To avail of these provisions, a defendant must offer to do the following three things:
- Make a suitable correction of the statement concerned and offer a sufficient apology to the person to whom the statement refers or is alleged to refer;
- Publish that correction and apology in such manner as is reasonable and practicable in the circumstances; and
- Pay the person a sum in compensation or damages (if any), and pay legal costs as are agreed by the parties.
Any offer must be (a) in writing; (b) described as an offer to make amends; (c) described as being either in respect of the entire statement, or part, or a particular meaning.
In accordance with the Act, if a defendant chooses to rely on these sections, it must make the offer before any defence is delivered. If the offer to make amends is not accepted by the plaintiff, then this can be pleaded as a mitigating factor and defence in the proceedings (subject to the statement not having been knowingly false to the publisher at the time of the publication). If agreement cannot be reached, the defendant may, subject to the Court, publish a unilateral apology.
If the offer to make amends is accepted, but the parties cannot reach agreement on damages or costs, this will be determined by the relevant Court.
Ideally, at the commencement of any proceedings, a defendant would be advised to carry out a robust legal and cost benefit analysis to determine if these sections of the Act should be utilised. They appear to be of particular relevance to a defendant who accepts that it has defamed a plaintiff, but wishes to extract itself from proceedings as cheaply and quickly as possible.

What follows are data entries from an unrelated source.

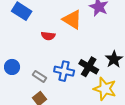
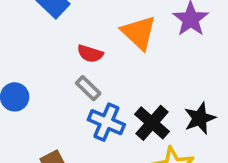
gray rectangle: (40, 76) -> (88, 88), moved

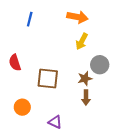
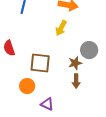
yellow arrow: (82, 41) -> (61, 28), moved
orange circle: (22, 107) -> (27, 86), moved

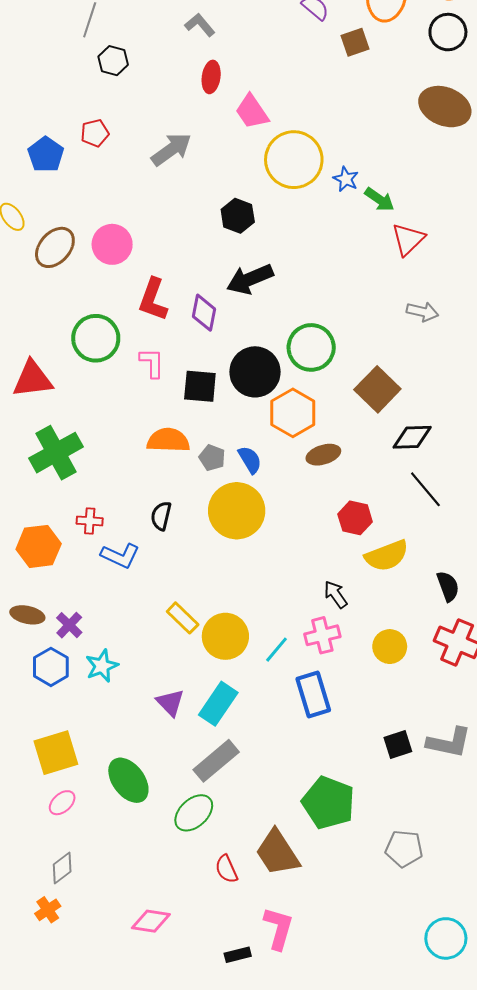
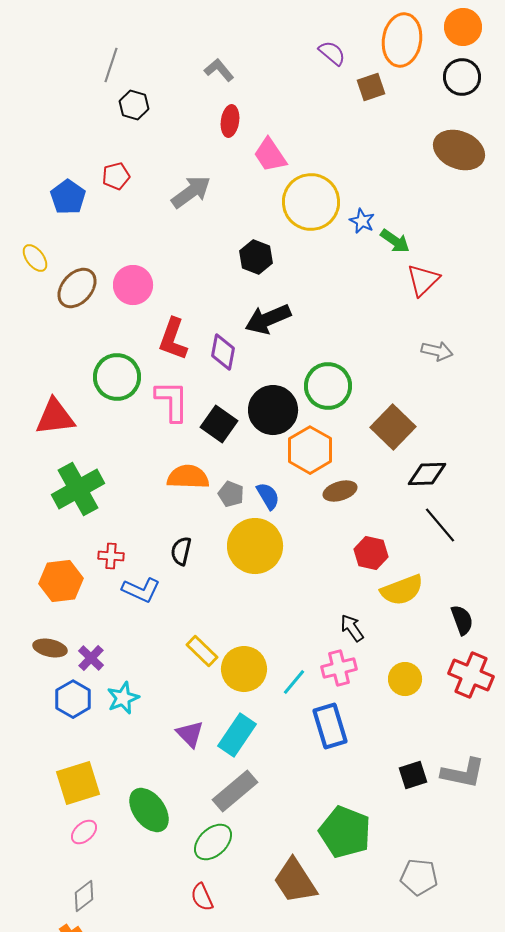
pink L-shape: (152, 363) -> (172, 401), size x1.4
black square: (200, 386) -> (219, 424), turned 30
red semicircle: (226, 869) -> (202, 897), moved

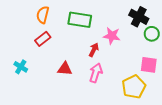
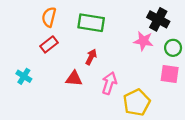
green circle: (152, 34) -> (173, 48), moved
pink star: (112, 36) -> (143, 41), moved
red arrow: (94, 50) -> (91, 57), moved
yellow pentagon: (134, 87) -> (137, 102), moved

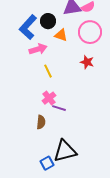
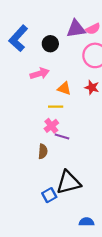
blue L-shape: (28, 27) -> (18, 38), moved
orange triangle: (61, 35) -> (64, 89), moved
yellow line: (48, 71) -> (56, 107), moved, turned -64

To date, there has been no reported case law in Ireland dealing with these sections of the Act. However, UK case law would indicate that similar provisions under corresponding legislation are frequently availed of by defendants, in particular by newspaper publishers. In the UK it is clear that, if an early unqualified offer to make amends is made and accepted, and an agreed apology is published, the damages awarded (if not agreed) are often significantly reduced. In addition, if the plaintiff fails to agree what a Court may ultimately deem a reasonable offer of an apology and compensation, this may well have a bearing on the legal costs awarded if the case proceeds.
While some might argue that the current law on defamation is too liberal and pro plaintiff, the statutory mechanisms available under the Act, such as the offer to make amends procedure, can put considerable pressure on plaintiffs to engage in meaningful settlement negotiations, provided the mechanisms are invoked by defendant companies and individuals at an early stage. If used correctly these mechanisms can provide a more cost effective and sensible way of potentially dealing with many defamation cases.